Since we need to build an image, we must deploy it as a container. The most common method is to automatically deploy it to a Kubernetes (K8s) cluster through Argo CD. Such automated operations require deep understanding of K8s and related deployment applications, such as Yaml files of the program, or even K8s itself as Terraform IaC (Infrastructure as Code). They're highly difficult automated deployment actions should be steadily implemented by DevOps engineers.

After the application is deployed, there're still many monitoring tasks that should be taken care of, such as monitoring K8s Pod with Prometheus and Grafana, and managing logs with Elasticsearch, Fluentd/Fluent Bit, Kibana (EFK).

11.     整合測試與壓力測試
Integration Testing and Stress Testing


After the application is deployed, quality assurance engineers would conduct tests based on the compliance requirements of the product or project. The most common tests are integration testing and stress testing. The purpose of integration testing is to test all services, such as APIs and databases, when they are integrated. To test whether the application is executed as expected, you could use automation tools, such as Selenium. As for stress testing, it's to confirm whether the response time of the application is acceptable, when a large number of users requesting simultaneously. You may use tools like Pytest or Jmeter to do it.
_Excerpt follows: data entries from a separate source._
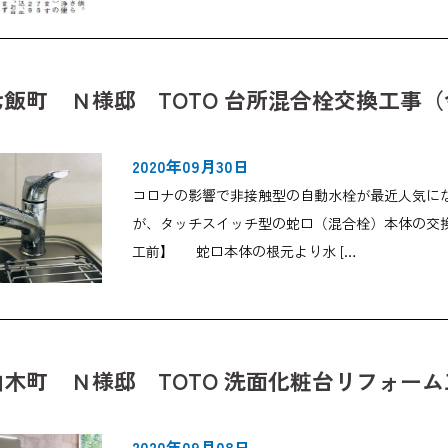
飯町 Ｎ様邸 TOTO 台所混合栓交換工事
2020年09月30日
コロナの影響で非接触型の自動水栓が最近人気に
が、タッチスイッチ型の蛇口（混合栓）本体の交
工前】 蛇口本体の根元より水 […
木町 Ｎ様邸 TOTO 洗面化粧台リフォー
2020年09月08日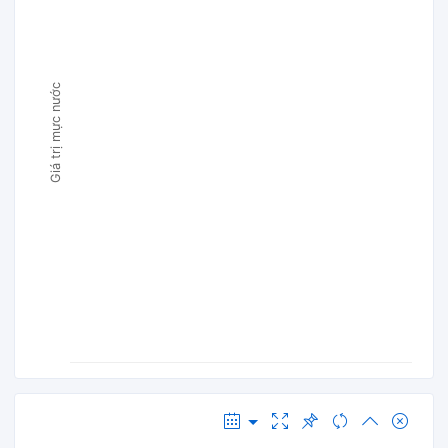
Giá trị mực nước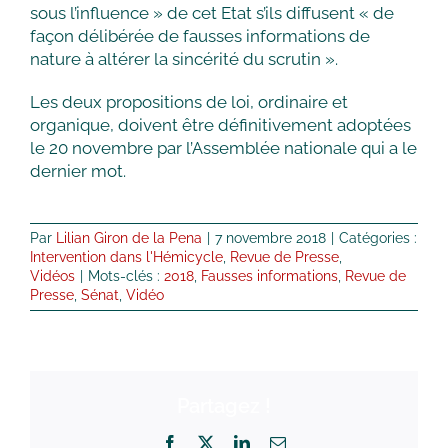
sous l’influence » de cet Etat s’ils diffusent « de
façon délibérée de fausses informations de
nature à altérer la sincérité du scrutin ».
Les deux propositions de loi, ordinaire et
organique, doivent être définitivement adoptées
le 20 novembre par l’Assemblée nationale qui a le
dernier mot.
Par
Lilian Giron de la Pena
|
7 novembre 2018
|
Catégories :
Intervention dans l'Hémicycle
,
Revue de Presse
,
Vidéos
|
Mots-clés :
2018
,
Fausses informations
,
Revue de
Presse
,
Sénat
,
Vidéo
Partagez !
Facebook
X
LinkedIn
Email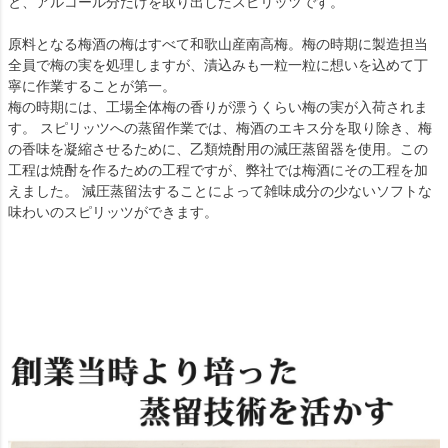
と、アルコール分だけを取り出したスピリッツです。
原料となる梅酒の梅はすべて和歌山産南高梅。梅の時期に製造担当
全員で梅の実を処理しますが、漬込みも一粒一粒に想いを込めて丁
寧に作業することが第一。
梅の時期には、工場全体梅の香りが漂うくらい梅の実が入荷されま
す。 スピリッツへの蒸留作業では、梅酒のエキス分を取り除き、梅
の香味を凝縮させるために、乙類焼酎用の減圧蒸留器を使用。この
工程は焼酎を作るための工程ですが、弊社では梅酒にその工程を加
えました。 減圧蒸留法することによって雑味成分の少ないソフトな
味わいのスピリッツができます。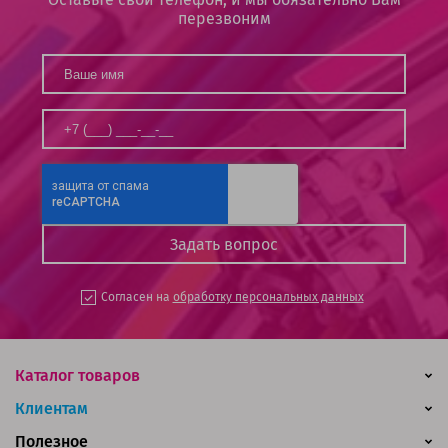
перезвоним
Согласен на
обработку персональных данных
Каталог товаров
Клиентам
Полезное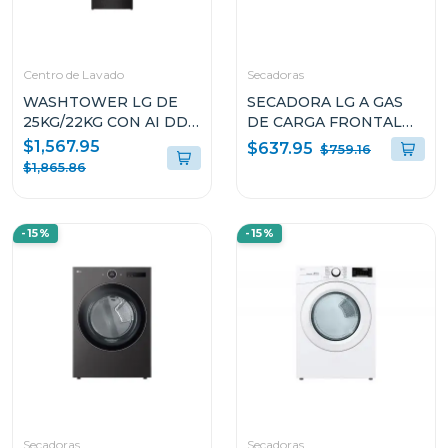
Centro de Lavado
Secadoras
WASHTOWER LG DE
SECADORA LG A GAS
25KG/22KG CON AI DD
DE CARGA FRONTAL
THINQ WK25BS6
22KG COLOR GRIS
$1,567.95
$637.95
$759.16
THINQ DF74VFXS6
$1,865.86
-15%
-15%
Secadoras
Secadoras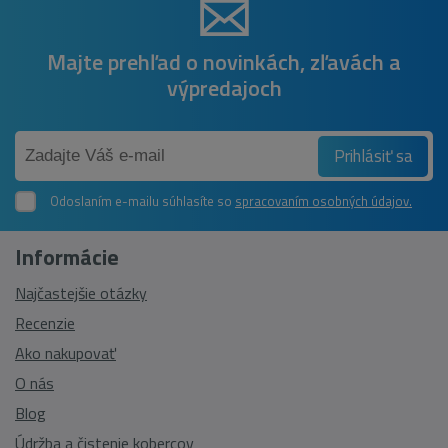
Majte prehľad o novinkách, zľavách a
výpredajoch
Prihlásiť sa
Odoslaním e-mailu súhlasíte so
spracovaním osobných údajov.
Informácie
Najčastejšie otázky
Recenzie
Ako nakupovať
O nás
Blog
Údržba a čistenie kobercov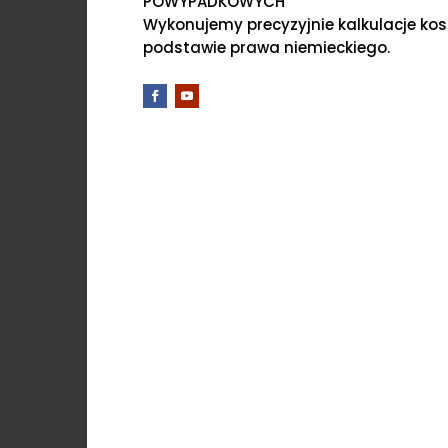
POWYPADKOWYCH
Wykonujemy precyzyjnie kalkulacje ko
podstawie prawa niemieckiego.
12.     CDN (CertificateWAFCache)24x7LDAPQueue等架構中各式服務等雜項問題
Miscellaneous Issues Related to CDN (Certificate, WAF, Cache), 24x7, LDAP, Queue, and Other Services in the Architecture




There're still many miscellaneous issues to be discussed and resolved before the application is officially launched. If the market of the application is the whole world, then you need to consider adding CDN to cache and improve user experience. Infrastructures such as certificates and web application firewall may be managed here. In addition, 24x7 monitoring service should also be implemented for users around the world.

If it's a small application only used within an organization, customized requests may be issued. For example, you could be asked to upgrade login mechanism with the organization's existing LDAP or SSO. For another example, if users frequently request resources for data reading, calculation, and writing, you may need to consider decoupling existing programs. Adding message queue services might be a possible solution to simplify each processing procedure and facilitate future expansion.

There're so many system implementation problems that architects must analyze and judge how to deal with. Here I only list a few for your reference.